Saved entries:
-=-=-

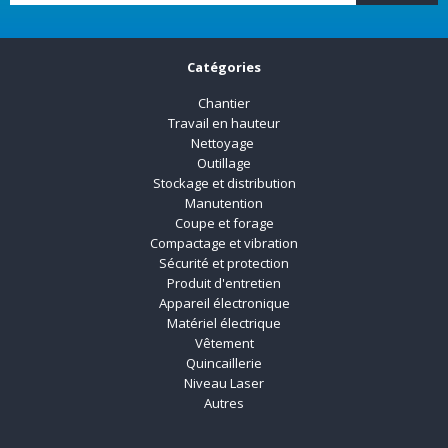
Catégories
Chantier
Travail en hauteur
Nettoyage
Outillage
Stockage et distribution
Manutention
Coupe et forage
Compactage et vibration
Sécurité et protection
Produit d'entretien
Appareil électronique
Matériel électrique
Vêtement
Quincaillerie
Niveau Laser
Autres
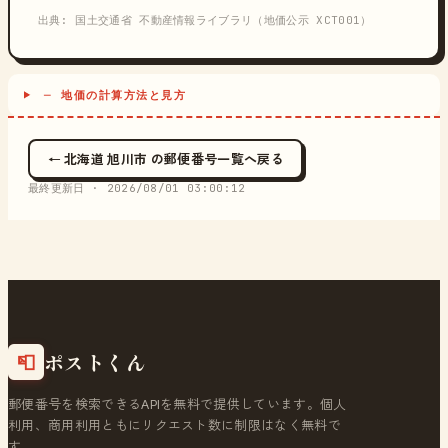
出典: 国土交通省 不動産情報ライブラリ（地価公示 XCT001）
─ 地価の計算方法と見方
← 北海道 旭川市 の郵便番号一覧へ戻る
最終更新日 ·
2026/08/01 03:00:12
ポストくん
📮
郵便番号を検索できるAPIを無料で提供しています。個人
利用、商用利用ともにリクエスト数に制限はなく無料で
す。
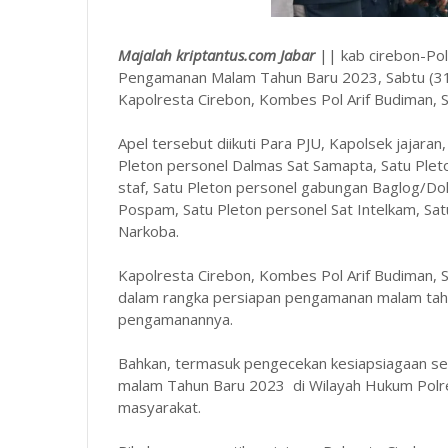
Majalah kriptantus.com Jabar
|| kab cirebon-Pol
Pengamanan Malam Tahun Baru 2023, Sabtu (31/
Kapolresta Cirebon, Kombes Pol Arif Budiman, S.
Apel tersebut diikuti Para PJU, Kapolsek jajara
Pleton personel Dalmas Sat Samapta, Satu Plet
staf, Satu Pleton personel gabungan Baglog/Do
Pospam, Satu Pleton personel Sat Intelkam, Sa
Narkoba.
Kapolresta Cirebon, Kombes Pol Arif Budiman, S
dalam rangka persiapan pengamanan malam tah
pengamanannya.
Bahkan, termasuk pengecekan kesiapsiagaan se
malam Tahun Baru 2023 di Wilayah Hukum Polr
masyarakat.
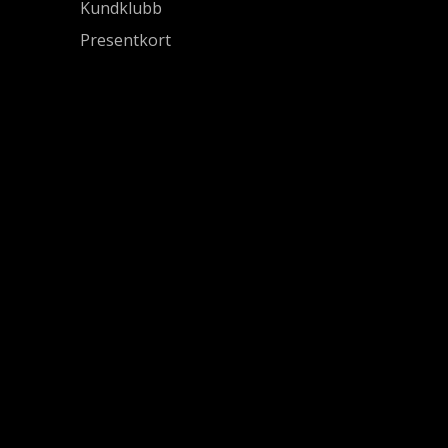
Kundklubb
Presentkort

-=-=-

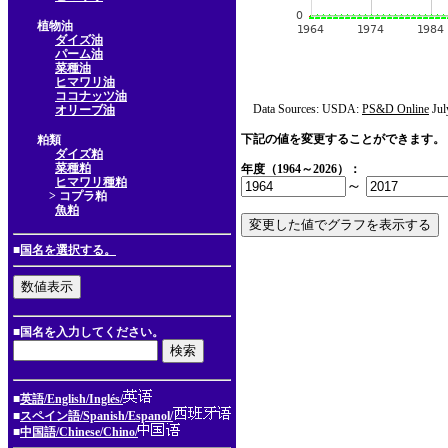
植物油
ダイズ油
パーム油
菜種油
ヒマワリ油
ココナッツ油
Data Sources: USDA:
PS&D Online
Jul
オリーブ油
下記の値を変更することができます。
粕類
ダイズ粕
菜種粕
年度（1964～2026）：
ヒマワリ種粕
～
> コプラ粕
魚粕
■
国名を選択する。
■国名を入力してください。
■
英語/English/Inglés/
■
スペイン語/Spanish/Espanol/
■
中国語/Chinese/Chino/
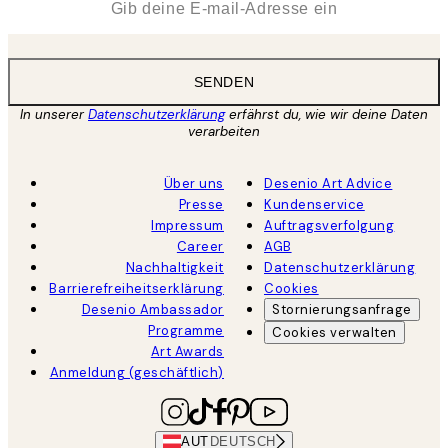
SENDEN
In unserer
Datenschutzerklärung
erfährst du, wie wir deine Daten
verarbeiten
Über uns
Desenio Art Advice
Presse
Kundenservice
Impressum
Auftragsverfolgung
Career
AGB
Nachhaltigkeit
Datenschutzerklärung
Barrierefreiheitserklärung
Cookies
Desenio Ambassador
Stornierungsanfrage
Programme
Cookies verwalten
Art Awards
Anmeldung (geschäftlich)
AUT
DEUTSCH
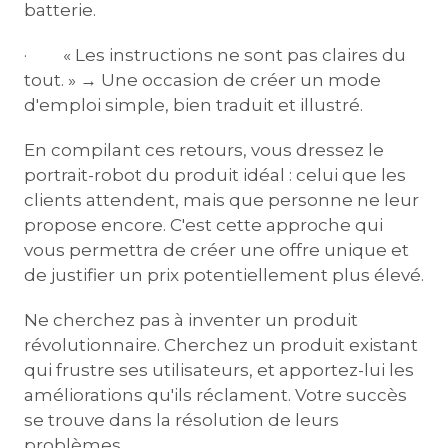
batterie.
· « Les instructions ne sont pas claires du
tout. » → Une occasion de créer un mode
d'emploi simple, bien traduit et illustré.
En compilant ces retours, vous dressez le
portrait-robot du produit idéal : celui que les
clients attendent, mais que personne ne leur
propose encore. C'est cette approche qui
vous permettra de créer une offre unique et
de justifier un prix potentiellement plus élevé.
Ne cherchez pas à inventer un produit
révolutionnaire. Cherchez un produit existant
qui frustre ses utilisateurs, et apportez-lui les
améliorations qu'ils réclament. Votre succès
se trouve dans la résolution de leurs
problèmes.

-=-=-

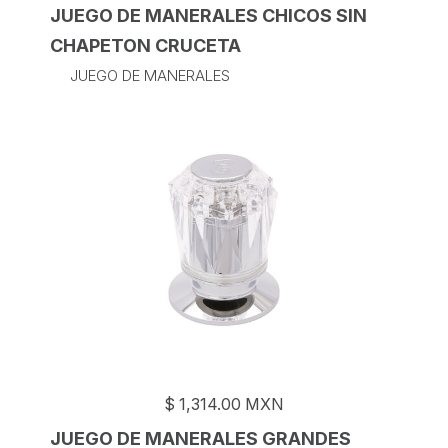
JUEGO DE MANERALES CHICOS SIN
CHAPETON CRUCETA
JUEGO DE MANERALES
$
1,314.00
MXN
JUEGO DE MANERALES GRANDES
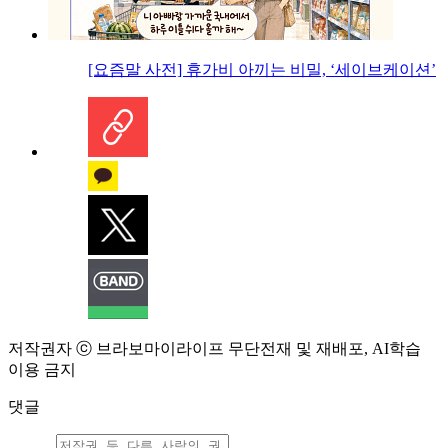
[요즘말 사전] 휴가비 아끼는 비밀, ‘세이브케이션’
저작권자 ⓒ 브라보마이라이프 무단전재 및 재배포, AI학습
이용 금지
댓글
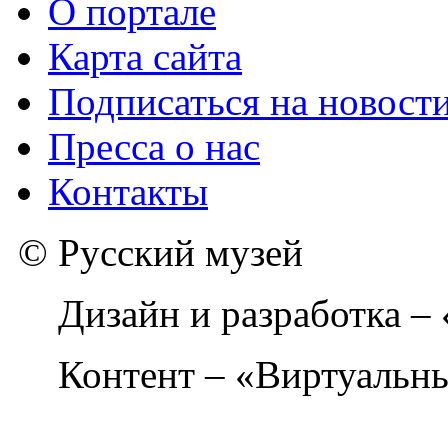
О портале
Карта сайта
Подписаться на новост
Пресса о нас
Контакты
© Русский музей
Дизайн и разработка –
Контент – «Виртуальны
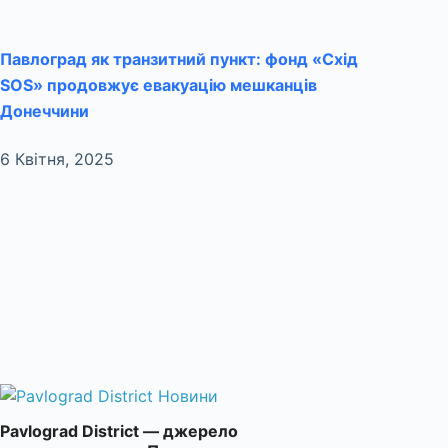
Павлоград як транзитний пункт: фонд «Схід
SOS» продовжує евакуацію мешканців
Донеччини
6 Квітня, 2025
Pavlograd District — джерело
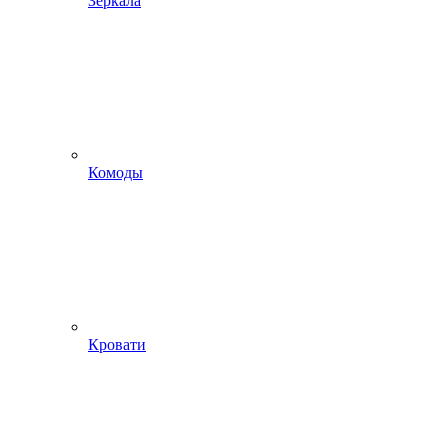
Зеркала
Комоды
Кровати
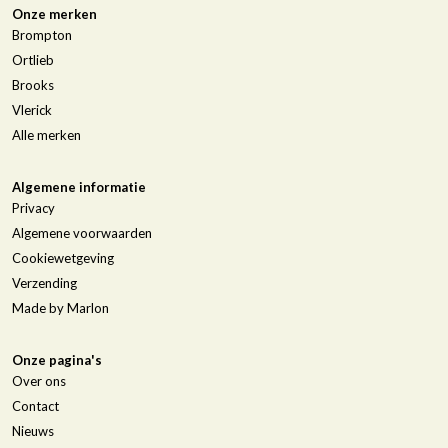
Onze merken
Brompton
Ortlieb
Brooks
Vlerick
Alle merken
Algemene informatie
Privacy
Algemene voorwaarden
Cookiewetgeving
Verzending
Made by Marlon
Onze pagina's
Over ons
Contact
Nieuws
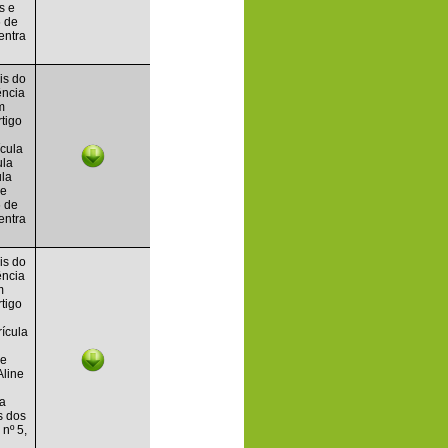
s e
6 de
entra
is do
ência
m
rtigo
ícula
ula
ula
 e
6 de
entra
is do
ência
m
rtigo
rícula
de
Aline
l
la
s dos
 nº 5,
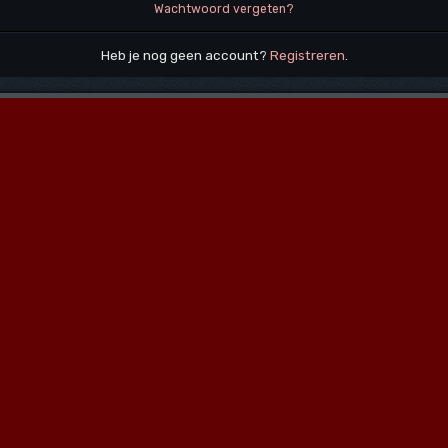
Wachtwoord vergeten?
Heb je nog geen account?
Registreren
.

-=-=-

*GOAL OF THE EXERCISE*:
Your answer should be one number, the count of lines in the records that contain the string "Desenio".

*ANSWER SECTION*:
2